What you are asked to do:
Without the pictures, give the listing below again exactly.

Data in this exercise:

----

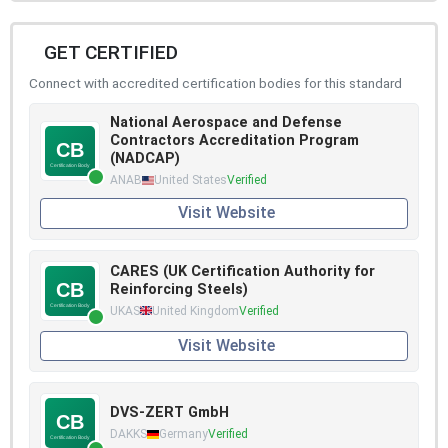
GET CERTIFIED
Connect with accredited certification bodies for this standard
National Aerospace and Defense
Contractors Accreditation Program
(NADCAP)
ANAB
United States
Verified
Visit Website
CARES (UK Certification Authority for
Reinforcing Steels)
UKAS
United Kingdom
Verified
Visit Website
DVS-ZERT GmbH
DAKKS
Germany
Verified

----

Worked solution:
GET CERTIFIED
Connect with accredited certification bodies for this standard
National Aerospace and Defense
Contractors Accreditation Program
(NADCAP)
ANAB
United States
Verified
Visit Website
CARES (UK Certification Authority for
Reinforcing Steels)
UKAS
United Kingdom
Verified
Visit Website
DVS-ZERT GmbH
DAKKS
Germany
Verified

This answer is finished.